E il secondo gigantesco problema, che è un problema ineludibile per i riformisti, i socialisti e i socialdemocratici europei, è che non possiamo risolvere i nostri problemi portando tre quarti dell' Europa all'inedia, senza possibilità di crescita.Non può essere che l'unica politica che facciamo è quella del' “riaggiustamento”. Fino a qualche anno fa circolava la tesi, che poi fortunatamente è stata abbandonata e nessuno oggi osa riproporla, che ridurre il debito pubblico stimola la crescita perchè incentiva gli investimenti privati: non è semplicemente vero.

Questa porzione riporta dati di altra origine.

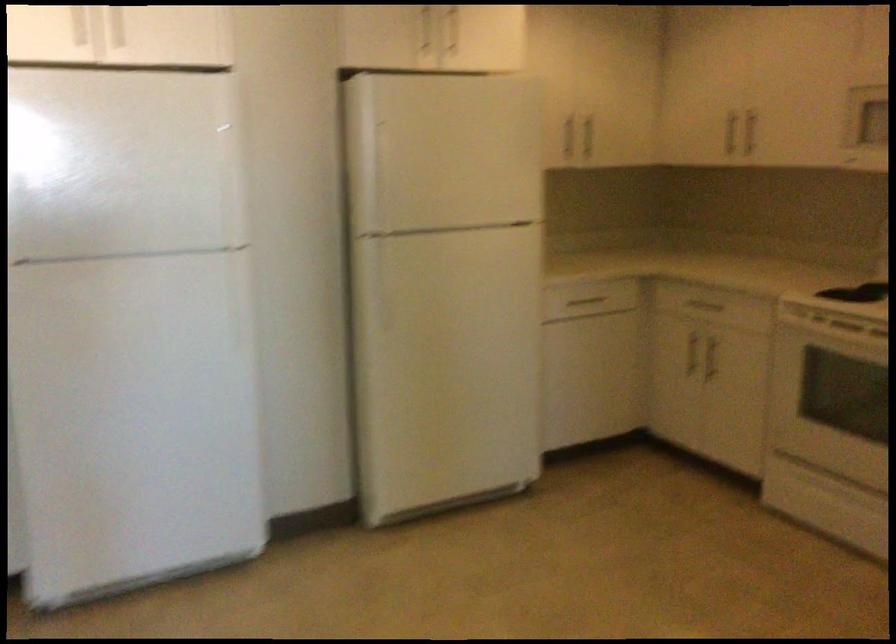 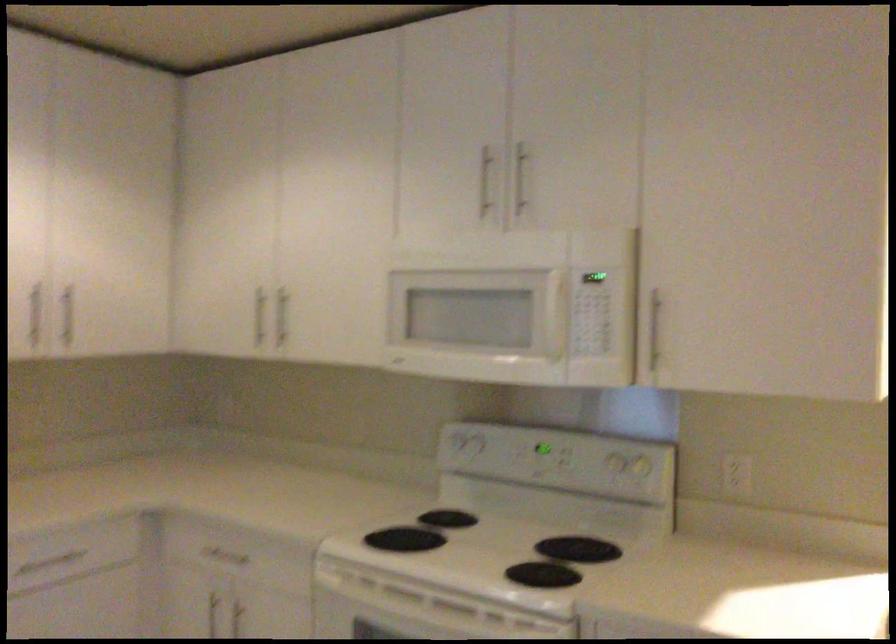 Question: Based on the continuous images, in which direction is the camera rotating? Reply with the corresponding letter.

Choices:
 (A) Left
 (B) Right
 (C) Up
 (D) Down

Answer: (B) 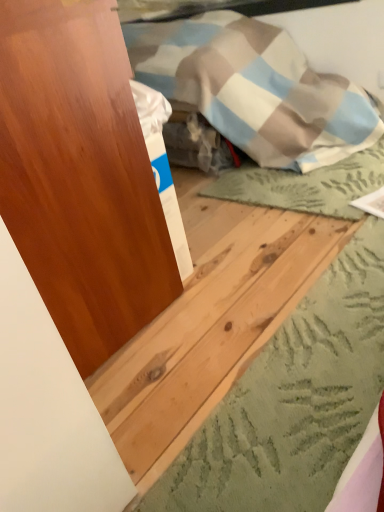 You are a GUI agent. You are given a task and a screenshot of the screen. Output one action in this format:
    pyautogui.click(x=<x>, y=<y>)
    Task: Click on the vacant point above natural wood plank at center (from a real-world perspective)
    Image resolution: width=384 pixels, height=512 pixels.
    Given the screenshot: What is the action you would take?
    [x=325, y=350]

Ridurre il debito pubblico in genere riduce il debito disponibile di coloro che consumano, e quindi finisce per avere effetti ciclici depressivi.

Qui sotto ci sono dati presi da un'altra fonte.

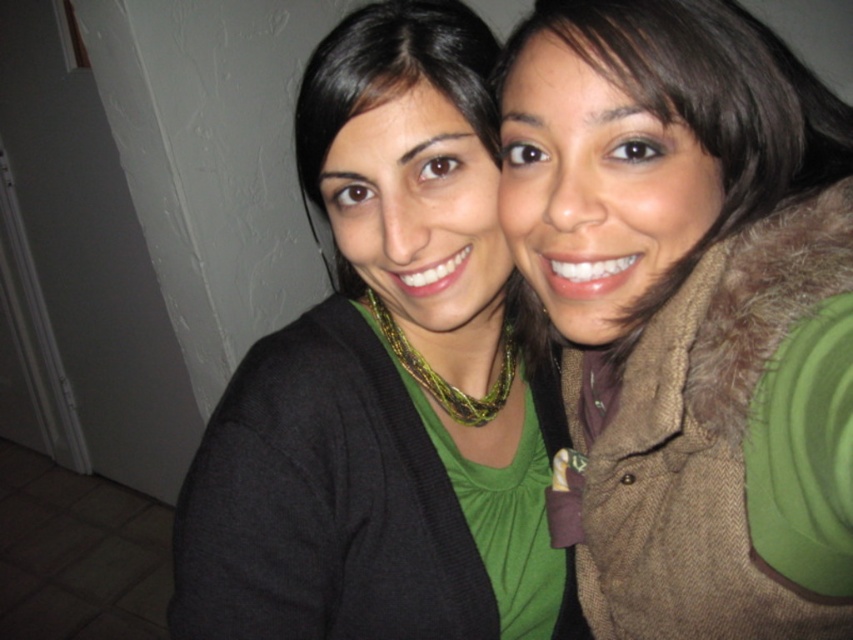 You are a photographer setting up a shoot in this indoor scene. You need to ensure that the green fuzzy vest at upper right and the black matte cardigan at center are both clearly visible in the final photo. Based on their positions, which clothing item might partially obscure the other?

The green fuzzy vest at upper right is in front of the black matte cardigan at center, so it might partially obscure the black matte cardigan at center in the photo.

In the scene shown: You are standing in the room and want to hand a gift to the person wearing the green fuzzy vest at upper right. Since the door frame is on the left side of the background, can you walk around the left side to reach them?

The green fuzzy vest at upper right is located at point (689, 312), which is on the upper right side of the image. The door frame is on the left side of the background. To reach the person wearing the green fuzzy vest at upper right, walking around the left side near the door frame would not be the most direct path since the vest is positioned towards the right. A better approach would be to move towards the right side of the scene to approach them more directly. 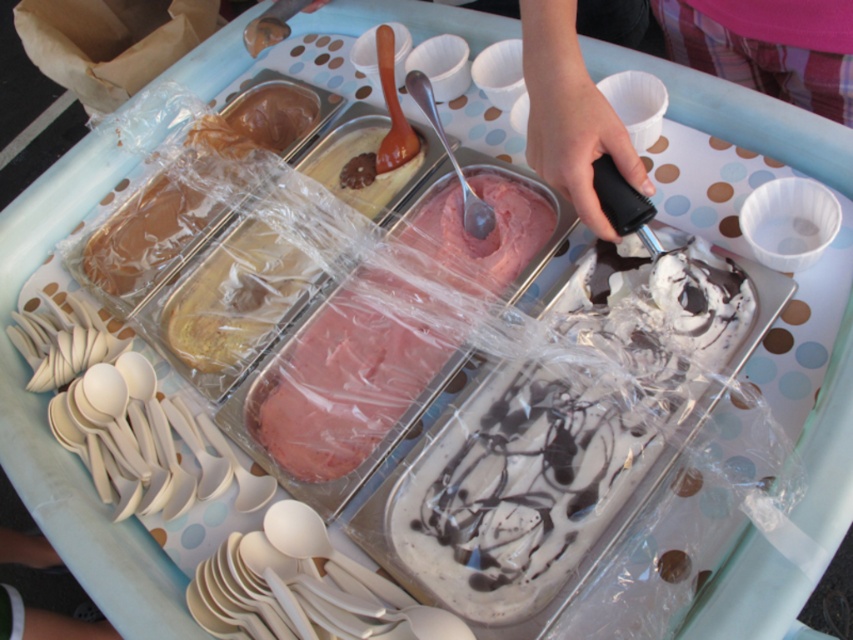 Question: Among these points, which one is farthest from the camera?

Choices:
 (A) coord(238,355)
 (B) coord(515,520)
 (C) coord(575,129)
 (D) coord(351,468)

Answer: (A)

Question: Is yellow matte ice cream at center to the right of smooth black ice cream scoop at center from the viewer's perspective?

Choices:
 (A) no
 (B) yes

Answer: (A)

Question: Which of the following is the farthest from the observer?

Choices:
 (A) (451, 260)
 (B) (144, 227)

Answer: (B)

Question: Is yellow matte ice cream at center above smooth chocolate ice cream at left?

Choices:
 (A) no
 (B) yes

Answer: (A)

Question: Estimate the real-world distances between objects in this image. Which object is farther from the white chocolate ice cream at center?

Choices:
 (A) yellow matte ice cream at center
 (B) smooth black ice cream scoop at center

Answer: (A)

Question: Is white chocolate ice cream at center to the right of smooth black ice cream scoop at center from the viewer's perspective?

Choices:
 (A) no
 (B) yes

Answer: (A)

Oggi siamo alle prese con questi effetti depressivi, come li compensiamo? Dal punto di vista riformista sono due le questioni da affrontare: la prima è quella delle politiche per la crescita, nel senso che ciò che non può essere fatto in sede nazionale, deve essere fatto in sede comune europea. Inoltre, quella raccolta di risorse finanziarie che non riesce a fare il singolo stato, perchè ne ha già fatta fin troppa per coprire i suoi Bonds, la facciano le istituzioni finanziarie europee, senza gravare sul bilancio dell'Unione: abbiamo Banche europee, ci pensino loro. Perchè ci deve essere una montagna di soldi in Europa, costituita dal risparmio dei cittadini europei che non possiamo utilizzare, perchè dobbiamo stare tutti lì, fermi, immobili, a pagare le tasse e a rinunciare al salario, quando tutti questi soldi vanno a Oriente? Ma è possibile tutto questo? Non c'è nessuno in sede europea che chieda ”per che cosa”? L'Italia dice di non aver bisogno di essere garantita, ed è vero perchè ha un alto risparmio pubblico ed un basso debito privato. Cosa vuol dire? Che in qualche modo l'Italia è in grado di pagarsi il debito, c'è liquidità. E perchè non comincia a ripagarlo, visto che ha tutto questo risparmio privato e così poco debito privato? L'Istat ha detto che il nostro debito totale ammonta a circa 30.000 euro per italiano. Non è così gigantesco. Un terzo di questo debito abbattuto metterebbe l'Italia in una zona di assoluta sicurezza. Potrebbe arrivare a circa l'80 per cento del Pil. Un terzo significa, probabilmente, imporre ad un terzo degli italiani, teoricamente, di pagare un terso dei 30.000. E' così spaventoso spalmare, tra chi ha di più rispetto a chi ha di meno, 10.000 euro per risolvere un problema che così grave? Nessuno, nemmeno la sinistra ha il coraggio di sostenere una simile proposta.(Dall'intervento al convegno promosso dalle Nuove Ragioni del Socialismo, la rivista diretta da Emanuele Macaluso, e dalla Ebert Stiftung, la fondazione della socialdemocrazia tedesca sui “Socialdemocratici nell'Europa in crisi”. L'intervento dell' esponente socialista, già presidente del Consiglio, è ripreso nel nuovo numero della rivista Critica Sociale).